What are the lines from the top of the entries through the one with "题，所以就由国务院各个部委发出一些文件，正确"? Write them out exactly, with no pictures.
===== THE DATA =====
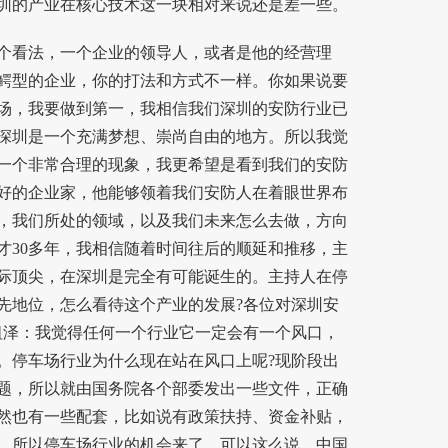
圳的产业在核心技术这一块相对来说还是差一些。
看法，一个企业的领导人，或者是他的经营理
鳄型的企业，你的打法和方式不一样。你如果说要
场，我要做到第一，我相信我们深圳的安防行业已
深圳是一个充满梦想、崇尚自由的地方。所以我觉
一个非常合理的现象，我更希望是看到我们的安防
好的企业家，他能够领着我们安防人在着眼世界布
，我们所处的领域，以及我们未来怎么去做，方向
才30多年，我相信随着时间往后的顺延和推移，主
际顶尖，在深圳是完全有可能诞生的。主持人在停
先地位，怎么看待这个产业的发展?各位对深圳安
泽：我觉得任何一个行业它一定会有一个风口，
。停车场行业为什么现在站在风口上呢?现阶段出
题，所以就由国务院各个部委发出一些文件，正确
然也有一些配套，比如说有政策扶持、资金补贴，
，所以停车场行业的机会来了。可以这么说，中国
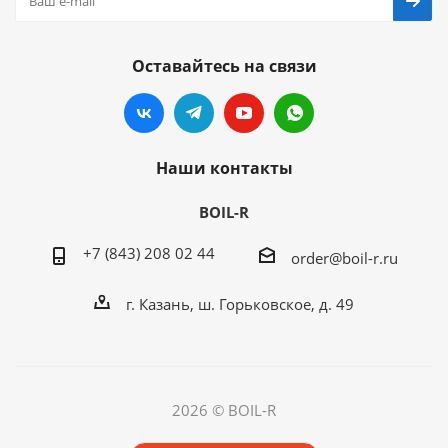
Оставайтесь на связи
Наши контакты
BOIL-R
+7 (843) 208 02 44
order@boil-r.ru
г. Казань
,
ш. Горьковское, д. 49
2026 © BOIL-R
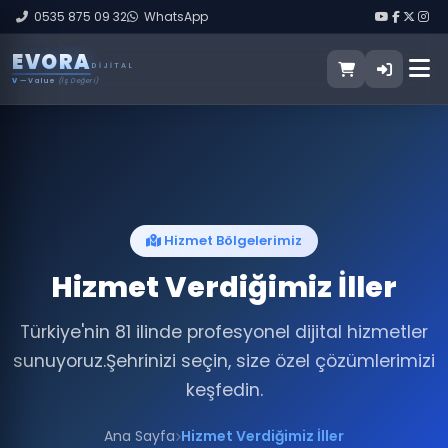
0535 875 09 32
WhatsApp
E
V
O
R
A
DIJITAL
V
— Value
(İş Değeri)
Hizmet Bölgelerimiz
Hizmet Verdiğimiz İller
Türkiye'nin 81 ilinde profesyonel dijital hizmetler
sunuyoruz.
Şehrinizi seçin, size özel çözümlerimizi
keşfedin.
Ana Sayfa
Hizmet Verdiğimiz İller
=====
SOLUTION TO THE PROBLEM:
圳的产业在核心技术这一块相对来说还是差一些。
看法，一个企业的领导人，或者是他的经营理
鳄型的企业，你的打法和方式不一样。你如果说要
场，我要做到第一，我相信我们深圳的安防行业已
深圳是一个充满梦想、崇尚自由的地方。所以我觉
一个非常合理的现象，我更希望是看到我们的安防
好的企业家，他能够领着我们安防人在着眼世界布
，我们所处的领域，以及我们未来怎么去做，方向
才30多年，我相信随着时间往后的顺延和推移，主
际顶尖，在深圳是完全有可能诞生的。主持人在停
先地位，怎么看待这个产业的发展?各位对深圳安
泽：我觉得任何一个行业它一定会有一个风口，
。停车场行业为什么现在站在风口上呢?现阶段出
题，所以就由国务院各个部委发出一些文件，正确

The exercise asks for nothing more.